Pero hay experiencias que no cambio por nada, que con nostalgia vuelven a la mente y son tema permanente de plática entre quienes las vivimos: hablar ante una asamblea, las noches de la huelga, las guardias frente a las fogatas, los trabajos previos a las dos marchas al Zócalo, los festivales musicales, las eternas discusiones en y con las corrientes del moviento estudiantil, los seminarios de la CRU en el DIE y sus posteriores convivencias deportivas y cultubares, los grupos de trabajo para la redacción de los documentos de propuestas, las negociaciones con las autoridades, el activismo electoral para el congreso, nuestras peleas y reconciliaciones, aunque algunas queden pendientes, la camaradería, la amistad y solidaridad que terminó por unirnos y que aún nos convoca.
Fue irresistible la atracción tan fuerte que tuvo el CEU. Era casi inevitable discutir en los salones, representar al grupo en el Consejo General de Representantes, involucrarse en las tareas de organización y definición de la líena política. Pensábamos que formábamos parte de la historia, que teníamos un deber con la sociedad.
El CEU nos dejó algo más, aunque no a todos: una experiencia vivencial y el reconocimiento de que las cosas en este país debían cambiar, pero democráticamente. Y que para ello además de deseos y voluntad se requierían propuestas, y además de éstas, tolerancia. Sí, tolerancia. Subrayo.
Esto último lo rescato de algunos compañeros de la Corriente de la Reforma Universitaria. Con ellos entendí que en política por más maravillosa que sea una propuesta de reforma, por mayores reuniones y negociaciones de alto nivel que se realicen, sin tolerancia y sin base social que las apoye no se pasará de la posición testimonial. Aprendí también que el desarrollo personal es parte sustancial de los proyectos colectivos.
Las diferencias que mantuvimos este grupo de estudiantes en el interior del CEU han quedado documentadas. Incluso las que se dieron en el seno de esta correinte, al finalizar el Consejo Universitario al no poder asimilar la derrota electoral que hizo que los más destacados dirigentes de nuestro grupo no llegaran a este evento y que se iniciara el proceso de división que persigue como un fantasma a la izquierda mexicana. Sin embargo, rescato y valoro las experiencias personales que obligaron el ejercicio intelectual de la refelxión, el estudio y el análisis de la universidad y la educación superior en México, y aquel esfuerzo de construcción de este estado de ánimo colectivo, militante, que nos agobiaba el pensamiento, nos consumía el tiempo y corría por nuestro cuerpo.
La historia de ese grupo de estudiantes la escriben ellos mismos. Los que se mantienen en la vida política y profesional de una manera activa. Involucrándose en más batallas, con beneficios personales o colectivos, pero en los que permanece la idea de transformar sus espacios de acción e incidir en los cambios democráticamente.
No sé si podemos ahora hablar de la generación del CEU, como se habla de la generación del 68. Faltan los frutos de esos egresados universitarios que apenas acceden a la posibilidad de contribuir al desarrollo nacional.

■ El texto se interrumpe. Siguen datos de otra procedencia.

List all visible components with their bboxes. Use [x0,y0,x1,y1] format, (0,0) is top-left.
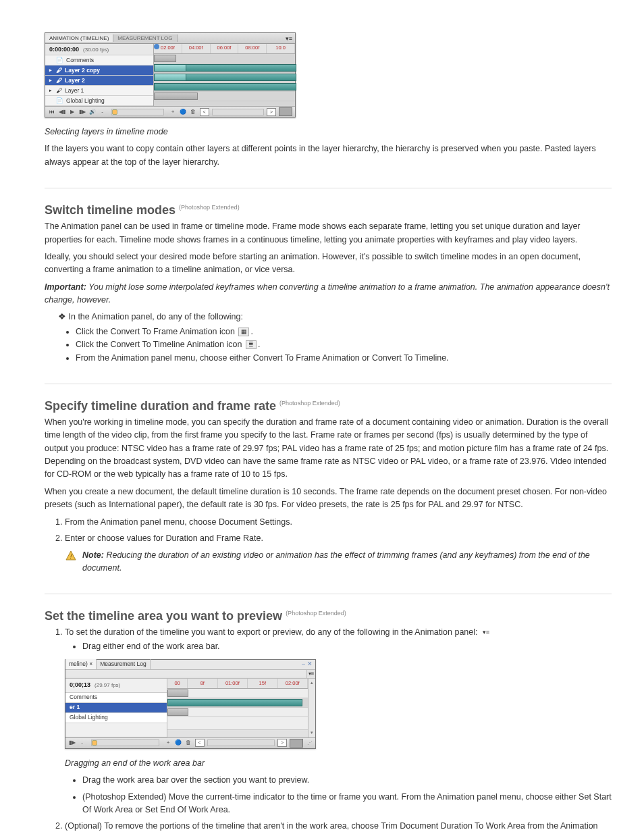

Los referentes y valores no son del todo homogéneos, pero señales de identidad sí construímos. Lo que sí me queda claro es que la base social de ese movimiento estudiantil no ha mostrado su impacto para ganarse esta comparación.
Para mí, el CEU fue un espacio novedoso de participación, un enriquecedor paréntesis en mi militancia política.
Hasta la reforma siempre….
Durante ese movimiento, Mauricio López Velázquez fue estudiante del CCH Sur y luego cursó Economía en CU. Actualmente es director de Medidas Correctivas y Bienes Asegurados de la PGR.